Aussi la question que nous posons au Maire de Paris, sous trois parties, d'une part s'il envisage de suspendre le versement aux syndicats C.S.L. compte tenu des nouvelles données qui sont fournies aujourd'hui ; s'il envisage également de réaffecter les sommes ainsi dégagées aux autres organisations syndicales selon leur représentativité ainsi qu'aux associations de chômeurs et précaires par l'intermédiaire d'un fonds spécifique ; de préciser quand les élus parisiens pourront être informés des résultats du groupe de travail chargé de définir les critères de la répartition des subventions aux organisations syndicales pour l'an prochain.
Je vous remercie.
Mme Anne HIDALGO, première adjointe, présidente. - Merci, Madame MARTINET.
M. Christian SAUTTER a la parole pour la réponse.
M. Christian SAUTTER, adjoint. - Merci, Madame la Maire.
J'espère que la réponse sera à la hauteur de l'attente de Mme MARTINET qui m'interroge sur la C.S.L. et les conséquences de sa mise en sommeil.
Il me semble que cette mise en sommeil n'est pas étrangère au fait que la Ville de Paris ait décidé lors de son Conseil des 8 et 9 juillet dernier 2002, de diminuer la subvention de 20 %.
Vous me posez trois questions.
La première question : peut-on suspendre le versement ? Quelquefois, les associations se plaignent que les versements se fassent avec lenteur mais cette somme qui avait donc été décidée au mois de juillet a été régulièrement mandatée et virée sur le compte de la C.S.L. et donc il n'est pas possible de suspendre le versement ni a fortiori de le redéployer.
Il est clair que tant que la C.S.L. conservera une existence juridique, elle devra justifier de l'utilisation des sommes qui lui ont été ainsi attribuées.
Il va de soi que si cette organisation est effectivement dissoute, elle n'aura pas vocation, c'est le moins que l'on puisse dire, à bénéficier d'un quelconque soutien en 2003.
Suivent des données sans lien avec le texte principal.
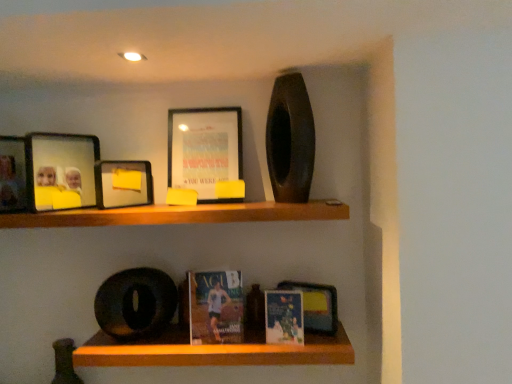 Question: Is matte black picture frame at upper left, which is the first picture frame from left to right, inside the boundaries of matte paper book at center, the second paperback book when ordered from left to right, or outside?

Choices:
 (A) inside
 (B) outside

Answer: (B)

Question: Is matte black picture frame at upper left, which is the first picture frame from left to right, in front of or behind matte paper book at center, acting as the first paperback book starting from the right, in the image?

Choices:
 (A) front
 (B) behind

Answer: (A)

Question: Which object is positioned farthest from the matte glass photo frame at upper left, positioned as the 3th picture frame in right-to-left order?

Choices:
 (A) matte paper book at center
 (B) matte paperback book at center, the first paperback book from the left
 (C) matte black picture frame at upper center, the 1th picture frame viewed from the right
 (D) matte black picture frame at upper left, which is the first picture frame from left to right
 (E) matte plastic picture frame at upper left, the second picture frame viewed from the right

Answer: (A)

Question: Which of these objects is positioned farthest from the wooden shelf at upper center, arranged as the first shelf when viewed from the top?

Choices:
 (A) matte paper book at center
 (B) matte paperback book at center, the first paperback book from the left
 (C) matte black picture frame at upper left, marked as the 4th picture frame in a right-to-left arrangement
 (D) matte paper book at center, the second paperback book when ordered from left to right
 (E) matte glass photo frame at upper left, positioned as the 3th picture frame in right-to-left order

Answer: (A) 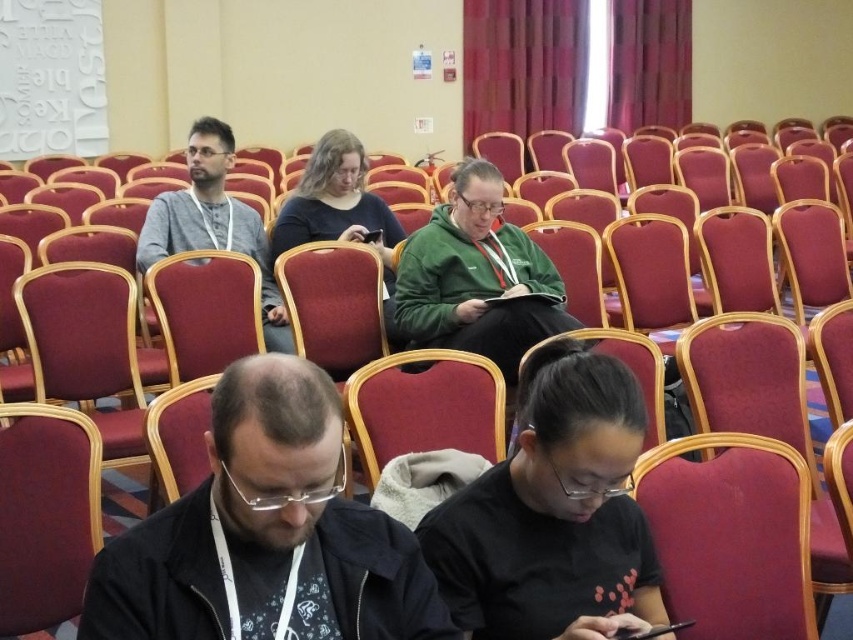 You are standing in the conference room and notice two attendees wearing the black matte jacket at lower center and the gray knit sweater at left. Which attendee is sitting closer to the front of the room?

The black matte jacket at lower center is positioned under the gray knit sweater at left, meaning it is closer to the front of the room.

You are standing in the conference room and notice two people wearing the black matte shirt at lower center and the gray knit sweater at left. Which person is sitting closer to the front of the room?

The black matte shirt at lower center is closer to the viewer than the gray knit sweater at left, so the person wearing the black matte shirt at lower center is sitting closer to the front of the room.

You are organizing a photo shoot in the conference room and need to ensure that all clothing items are visible in the frame. Given the black matte jacket at lower center and the gray knit sweater at left, which clothing item might require a closer zoom to be fully visible?

The black matte jacket at lower center is smaller than the gray knit sweater at left, so it might require a closer zoom to be fully visible. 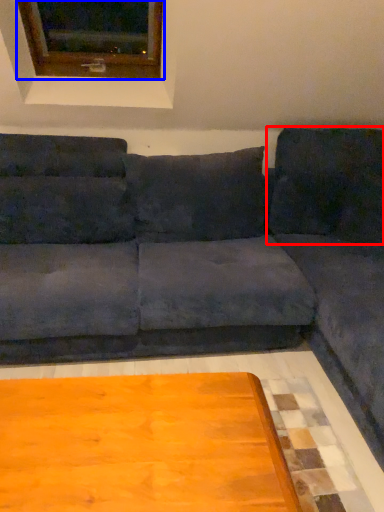 Question: Which object is closer to the camera taking this photo, pillow (highlighted by a red box) or window (highlighted by a blue box)?

Choices:
 (A) pillow
 (B) window

Answer: (B) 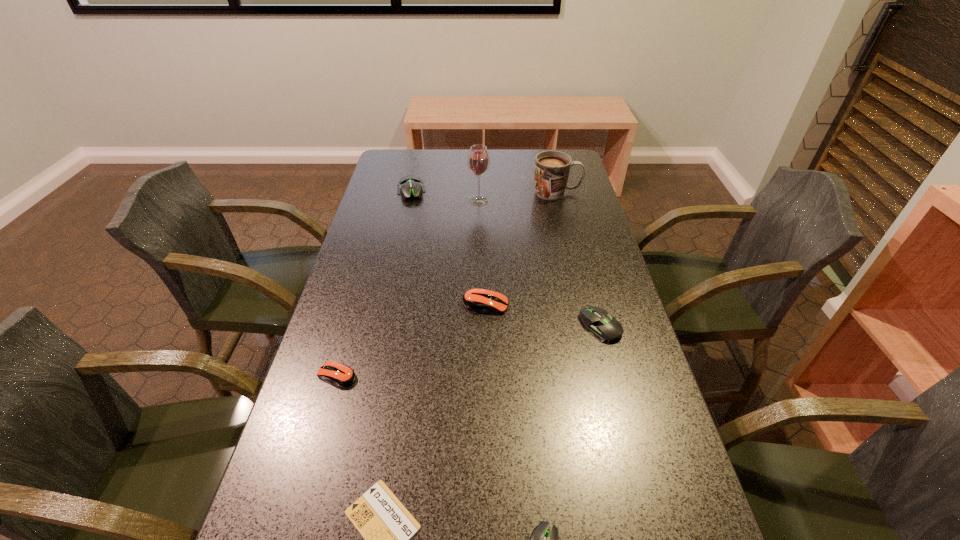 At what (x,y) coordinates should I click in order to perform the action: click on the tallest object. Please return your answer as a coordinate pair (x, y). Looking at the image, I should click on (478, 161).

The width and height of the screenshot is (960, 540). I want to click on wineglass, so click(478, 161).

Image resolution: width=960 pixels, height=540 pixels. I want to click on the second tallest object, so click(x=552, y=168).

You are a GUI agent. You are given a task and a screenshot of the screen. Output one action in this format:
    pyautogui.click(x=<x>, y=<y>)
    Task: Click on the leftmost gray computer mouse
    This screenshot has width=960, height=540.
    Given the screenshot: What is the action you would take?
    pyautogui.click(x=409, y=185)

Identify the location of the biggest gray computer mouse. (409, 185).

You are a GUI agent. You are given a task and a screenshot of the screen. Output one action in this format:
    pyautogui.click(x=<x>, y=<y>)
    Task: Click on the bigger orange computer mouse
    The width and height of the screenshot is (960, 540).
    Given the screenshot: What is the action you would take?
    pyautogui.click(x=484, y=300)

Where is `the farther orange computer mouse`? Image resolution: width=960 pixels, height=540 pixels. the farther orange computer mouse is located at coordinates (484, 300).

I want to click on the second nearest gray computer mouse, so 603,327.

Where is `the rightmost computer mouse`? Image resolution: width=960 pixels, height=540 pixels. the rightmost computer mouse is located at coordinates (603, 327).

Identify the location of the sixth farthest object. This screenshot has height=540, width=960. pyautogui.click(x=341, y=375). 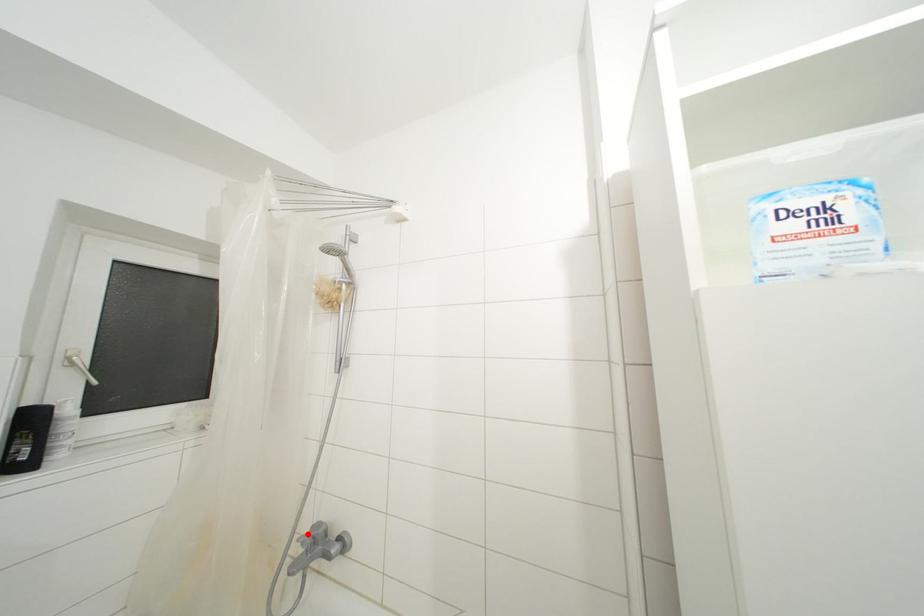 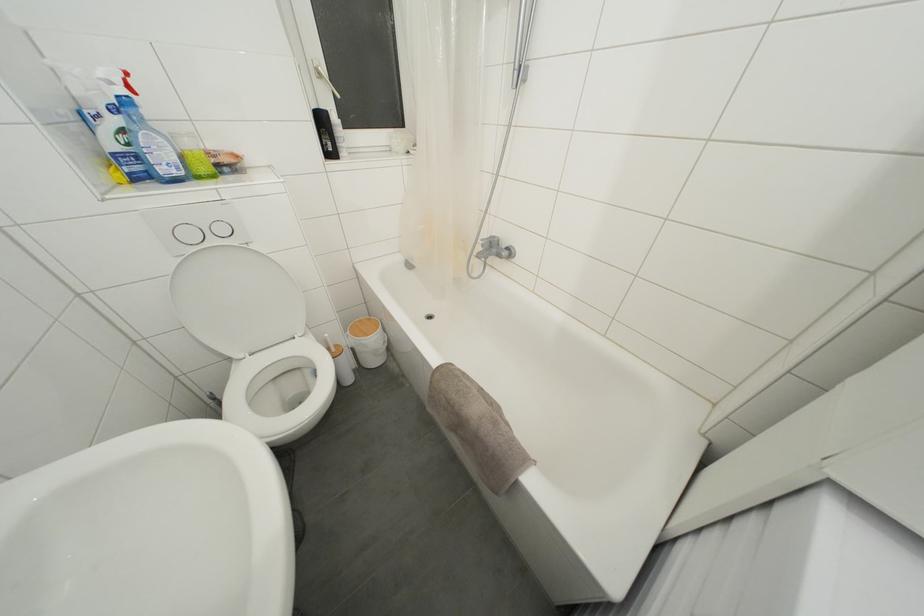 Locate, in the second image, the point that corresponds to the highlighted location in the first image.

(488, 240)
Vous m'interrogez dans votre troisième question sur la remise en ordre et la transparence des aides tout à fait légitimes qui sont versées par la Ville de Paris aux organisations syndicales. Comme vous l'avez dit, j'ai constitué un groupe de travail pour définir des critères de représentativité qui permettent cette distribution plus équitable que celle effectuée par le passé.
Nous voulons aboutir avant la date des prochaines élections prud'homales qui se tiendront le 11 décembre prochain. Une première réunion a eu lieu le 18 septembre avec 7 Unions départementales d'organisations syndicales présentes sur Paris (C.G.T., C.F.D.T., C.F.T.C., C.F.E./C.G.C., F.O., U.N.S.A., G10 Solidaires). Nous avons donc fait le point et j'en profite pour remercier le Secrétariat général qui a été extrêmement actif sur ce dossier comme sur beaucoup d'autres.
Nous allons tenir une nouvelle séance plénière avant la fin du mois de novembre et j'ai bon espoir que nous puissions définir des critères objectifs et consensuels de représentativité qui nous permettraient, à partir de 2003, d'aller vers une distribution plus harmonieuse des aides de la Ville et du Département de Paris.
Merci.
Mme Anne HIDALGO, première adjointe, présidente. - Merci. Madame MARTINET, souhaitez vous ajoutez quelque chose ?
Mme Marie-Pierre MARTINET. - Très rapidement, je ne peux que regretter que la subvention, dans ce cas, n'ait pas été diminuée davantage, comme nous l'avions dit.
Je trouve dommage que ce syndicat se soit targué d'assumer seul la totalité de son financement dans ses communications, et si tel était le cas, on voit bien que cela n'était pas.
Mme Anne HIDALGO, première adjointe, présidente. - Merci.